**Work instructions**
All lines from the one with "Logical Positivism, Behavioralism, and" to the end of the listing below are to be transcribed exactly; both end lines are included, and no other lines are.

**Records for this exercise**

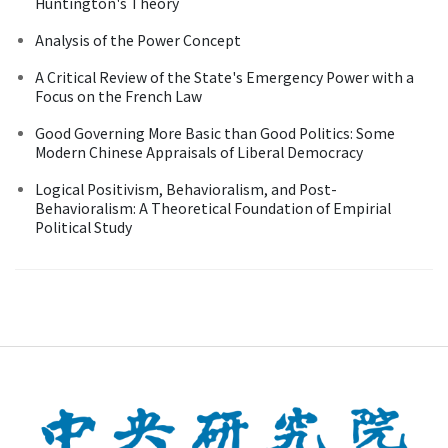
Huntington's Theory
Analysis of the Power Concept
A Critical Review of the State's Emergency Power with a
Focus on the French Law
Good Governing More Basic than Good Politics: Some
Modern Chinese Appraisals of Liberal Democracy
Logical Positivism, Behavioralism, and Post-
Behavioralism: A Theoretical Foundation of Empirial
Political Study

**Answer section**
Logical Positivism, Behavioralism, and Post-
Behavioralism: A Theoretical Foundation of Empirial
Political Study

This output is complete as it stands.